─── Data shown
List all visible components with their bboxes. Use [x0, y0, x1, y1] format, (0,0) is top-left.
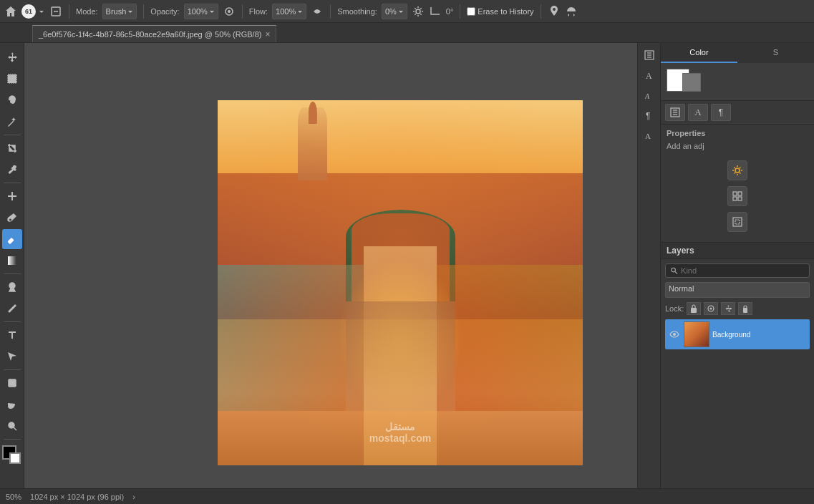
smoothing-value: 0% [385, 7, 397, 16]
tab-filename: _6e0f576c-1f4c-4b87-86c5-80ace2e9a60f.jp… [39, 30, 261, 39]
mode-value: Brush [106, 7, 127, 16]
brush-size-value: 61 [25, 8, 32, 15]
layers-mode-dropdown[interactable]: Normal [665, 282, 810, 298]
glyphs-icon[interactable]: A [640, 126, 659, 145]
zoom-level: 50% [6, 493, 21, 501]
canvas-dimensions: 1024 px × 1024 px (96 ppi) [30, 493, 124, 501]
tool-eraser[interactable] [2, 229, 22, 249]
svg-rect-36 [738, 192, 742, 195]
layer-visibility[interactable] [668, 328, 681, 341]
zoom-arrow[interactable]: › [132, 493, 135, 501]
tool-marquee[interactable] [2, 69, 22, 89]
svg-rect-11 [9, 379, 16, 387]
svg-point-41 [672, 268, 676, 272]
tool-separator-3 [4, 273, 21, 274]
tool-gradient[interactable] [2, 251, 22, 271]
tool-magic-wand[interactable] [2, 112, 22, 132]
angle-icon[interactable] [429, 5, 442, 18]
color-panel-tabs: Color S [661, 43, 814, 63]
airbrush-icon[interactable] [223, 5, 236, 18]
right-icon-strip: A A ¶ A [637, 43, 660, 488]
tab-bar: _6e0f576c-1f4c-4b87-86c5-80ace2e9a60f.jp… [0, 23, 814, 43]
flow-icon[interactable] [311, 5, 324, 18]
tool-eyedropper[interactable] [2, 160, 22, 180]
tab-close-button[interactable]: × [265, 29, 270, 39]
tool-separator-5 [4, 369, 21, 370]
svg-rect-35 [733, 192, 737, 195]
svg-point-3 [228, 10, 231, 13]
brush-preset-picker[interactable]: 61 [21, 4, 45, 19]
brush-options-icon[interactable] [49, 5, 62, 18]
tab-color[interactable]: Color [661, 43, 737, 63]
erase-to-history-input[interactable] [467, 7, 475, 16]
color-bg[interactable] [682, 73, 701, 92]
extra-icon-2[interactable] [565, 5, 578, 18]
canvas-background: مستقل mostaql.com [24, 43, 637, 488]
tool-zoom[interactable] [2, 416, 22, 436]
panel-icon-1[interactable] [665, 104, 685, 121]
svg-rect-40 [735, 220, 740, 224]
tool-crop[interactable] [2, 138, 22, 158]
svg-line-34 [735, 173, 736, 174]
lock-art-btn[interactable] [704, 302, 718, 315]
flow-dropdown[interactable]: 100% [272, 4, 306, 19]
layer-item[interactable]: Background [665, 319, 810, 349]
lock-move-btn[interactable] [721, 302, 735, 315]
grid-icon-btn[interactable] [727, 186, 747, 206]
mode-dropdown[interactable]: Brush [102, 4, 137, 19]
lock-label: Lock: [665, 304, 684, 313]
svg-point-45 [710, 308, 712, 310]
lock-all-btn[interactable] [738, 302, 752, 315]
char-icon[interactable]: A [640, 86, 659, 105]
main-area: مستقل mostaql.com A A ¶ A Color S [0, 43, 814, 488]
svg-point-9 [9, 283, 15, 289]
svg-line-32 [740, 173, 741, 174]
properties-icon[interactable] [640, 46, 659, 64]
tool-path-select[interactable] [2, 346, 22, 367]
smoothing-dropdown[interactable]: 0% [382, 4, 407, 19]
panel-icon-2[interactable]: A [688, 104, 708, 121]
svg-rect-39 [733, 218, 742, 226]
tool-healing[interactable] [2, 186, 22, 206]
paragraph-icon[interactable]: ¶ [640, 106, 659, 125]
layers-search[interactable] [665, 263, 810, 278]
svg-text:A: A [644, 92, 650, 100]
frame-icon-btn[interactable] [727, 212, 747, 232]
tool-brush[interactable] [2, 208, 22, 228]
background-swatch[interactable] [9, 452, 21, 464]
home-icon[interactable] [4, 5, 17, 18]
tool-type[interactable] [2, 325, 22, 345]
canvas-image[interactable]: مستقل mostaql.com [218, 100, 583, 465]
panel-icon-3[interactable]: ¶ [711, 104, 731, 121]
tool-hand[interactable] [2, 394, 22, 415]
svg-text:¶: ¶ [646, 111, 650, 120]
extra-icon-1[interactable] [548, 5, 561, 18]
lock-position-btn[interactable] [687, 302, 701, 315]
settings-icon[interactable] [412, 5, 425, 18]
svg-point-12 [9, 422, 14, 428]
text-icon[interactable]: A [640, 66, 659, 84]
opacity-label: Opacity: [150, 7, 179, 16]
svg-line-33 [740, 168, 741, 169]
svg-rect-6 [8, 74, 16, 83]
opacity-value: 100% [188, 7, 208, 16]
separator-4 [330, 4, 331, 19]
sun-icon-btn[interactable] [727, 160, 747, 180]
svg-point-4 [416, 9, 420, 14]
tool-pen[interactable] [2, 299, 22, 319]
layers-content: Normal Lock: [661, 259, 814, 354]
layers-kind-input[interactable] [681, 266, 805, 275]
color-swatches[interactable] [2, 445, 22, 465]
tool-shape[interactable] [2, 373, 22, 393]
layers-mode-row: Normal [665, 282, 810, 298]
active-tab[interactable]: _6e0f576c-1f4c-4b87-86c5-80ace2e9a60f.jp… [32, 25, 276, 42]
canvas-area[interactable]: مستقل mostaql.com [24, 43, 637, 488]
properties-title: Properties [667, 129, 808, 137]
tool-lasso[interactable] [2, 90, 22, 110]
tab-swatches[interactable]: S [737, 43, 814, 63]
opacity-dropdown[interactable]: 100% [184, 4, 218, 19]
tool-dodge[interactable] [2, 277, 22, 297]
tool-move[interactable] [2, 47, 22, 67]
svg-rect-43 [691, 308, 697, 313]
erase-to-history-checkbox[interactable]: Erase to History [467, 7, 533, 16]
──────
Directions:
What's needed is an exact copy of every entry, free of pictures.

Reply to the task:
List all visible components with their bboxes. Use [x0, y0, x1, y1] format, (0,0) is top-left.
smoothing-value: 0% [385, 7, 397, 16]
tab-filename: _6e0f576c-1f4c-4b87-86c5-80ace2e9a60f.jp… [39, 30, 261, 39]
mode-value: Brush [106, 7, 127, 16]
brush-size-value: 61 [25, 8, 32, 15]
layers-mode-dropdown[interactable]: Normal [665, 282, 810, 298]
glyphs-icon[interactable]: A [640, 126, 659, 145]
zoom-level: 50% [6, 493, 21, 501]
canvas-dimensions: 1024 px × 1024 px (96 ppi) [30, 493, 124, 501]
tool-eraser[interactable] [2, 229, 22, 249]
svg-rect-36 [738, 192, 742, 195]
layer-visibility[interactable] [668, 328, 681, 341]
zoom-arrow[interactable]: › [132, 493, 135, 501]
tool-marquee[interactable] [2, 69, 22, 89]
svg-rect-11 [9, 379, 16, 387]
svg-point-41 [672, 268, 676, 272]
tool-separator-3 [4, 273, 21, 274]
tool-gradient[interactable] [2, 251, 22, 271]
tool-magic-wand[interactable] [2, 112, 22, 132]
angle-icon[interactable] [429, 5, 442, 18]
color-panel-tabs: Color S [661, 43, 814, 63]
airbrush-icon[interactable] [223, 5, 236, 18]
right-icon-strip: A A ¶ A [637, 43, 660, 488]
tab-bar: _6e0f576c-1f4c-4b87-86c5-80ace2e9a60f.jp… [0, 23, 814, 43]
flow-icon[interactable] [311, 5, 324, 18]
tool-eyedropper[interactable] [2, 160, 22, 180]
tab-close-button[interactable]: × [265, 29, 270, 39]
tool-separator-5 [4, 369, 21, 370]
svg-rect-35 [733, 192, 737, 195]
svg-point-3 [228, 10, 231, 13]
brush-preset-picker[interactable]: 61 [21, 4, 45, 19]
brush-options-icon[interactable] [49, 5, 62, 18]
tab-color[interactable]: Color [661, 43, 737, 63]
erase-to-history-input[interactable] [467, 7, 475, 16]
color-bg[interactable] [682, 73, 701, 92]
extra-icon-2[interactable] [565, 5, 578, 18]
canvas-background: مستقل mostaql.com [24, 43, 637, 488]
tool-zoom[interactable] [2, 416, 22, 436]
panel-icon-1[interactable] [665, 104, 685, 121]
svg-rect-40 [735, 220, 740, 224]
tool-crop[interactable] [2, 138, 22, 158]
svg-line-34 [735, 173, 736, 174]
lock-art-btn[interactable] [704, 302, 718, 315]
flow-dropdown[interactable]: 100% [272, 4, 306, 19]
layer-item[interactable]: Background [665, 319, 810, 349]
lock-move-btn[interactable] [721, 302, 735, 315]
grid-icon-btn[interactable] [727, 186, 747, 206]
mode-dropdown[interactable]: Brush [102, 4, 137, 19]
lock-label: Lock: [665, 304, 684, 313]
svg-point-45 [710, 308, 712, 310]
lock-all-btn[interactable] [738, 302, 752, 315]
char-icon[interactable]: A [640, 86, 659, 105]
main-area: مستقل mostaql.com A A ¶ A Color S [0, 43, 814, 488]
svg-point-9 [9, 283, 15, 289]
svg-line-32 [740, 173, 741, 174]
properties-icon[interactable] [640, 46, 659, 64]
tool-path-select[interactable] [2, 346, 22, 367]
smoothing-dropdown[interactable]: 0% [382, 4, 407, 19]
panel-icon-2[interactable]: A [688, 104, 708, 121]
svg-rect-39 [733, 218, 742, 226]
tool-healing[interactable] [2, 186, 22, 206]
paragraph-icon[interactable]: ¶ [640, 106, 659, 125]
layers-search[interactable] [665, 263, 810, 278]
svg-text:A: A [644, 92, 650, 100]
frame-icon-btn[interactable] [727, 212, 747, 232]
tool-brush[interactable] [2, 208, 22, 228]
background-swatch[interactable] [9, 452, 21, 464]
home-icon[interactable] [4, 5, 17, 18]
tool-type[interactable] [2, 325, 22, 345]
canvas-image[interactable]: مستقل mostaql.com [218, 100, 583, 465]
panel-icon-3[interactable]: ¶ [711, 104, 731, 121]
tool-hand[interactable] [2, 394, 22, 415]
svg-text:¶: ¶ [646, 111, 650, 120]
extra-icon-1[interactable] [548, 5, 561, 18]
lock-position-btn[interactable] [687, 302, 701, 315]
settings-icon[interactable] [412, 5, 425, 18]
svg-point-12 [9, 422, 14, 428]
text-icon[interactable]: A [640, 66, 659, 84]
opacity-label: Opacity: [150, 7, 179, 16]
svg-line-33 [740, 168, 741, 169]
svg-rect-6 [8, 74, 16, 83]
opacity-value: 100% [188, 7, 208, 16]
separator-4 [330, 4, 331, 19]
sun-icon-btn[interactable] [727, 160, 747, 180]
svg-point-4 [416, 9, 420, 14]
tool-pen[interactable] [2, 299, 22, 319]
layers-content: Normal Lock: [661, 259, 814, 354]
layers-kind-input[interactable] [681, 266, 805, 275]
color-swatches[interactable] [2, 445, 22, 465]
tool-shape[interactable] [2, 373, 22, 393]
layers-mode-row: Normal [665, 282, 810, 298]
active-tab[interactable]: _6e0f576c-1f4c-4b87-86c5-80ace2e9a60f.jp… [32, 25, 276, 42]
canvas-area[interactable]: مستقل mostaql.com [24, 43, 637, 488]
properties-title: Properties [667, 129, 808, 137]
tool-lasso[interactable] [2, 90, 22, 110]
tab-swatches[interactable]: S [737, 43, 814, 63]
opacity-dropdown[interactable]: 100% [184, 4, 218, 19]
tool-dodge[interactable] [2, 277, 22, 297]
tool-move[interactable] [2, 47, 22, 67]
svg-rect-43 [691, 308, 697, 313]
erase-to-history-checkbox[interactable]: Erase to History [467, 7, 533, 16]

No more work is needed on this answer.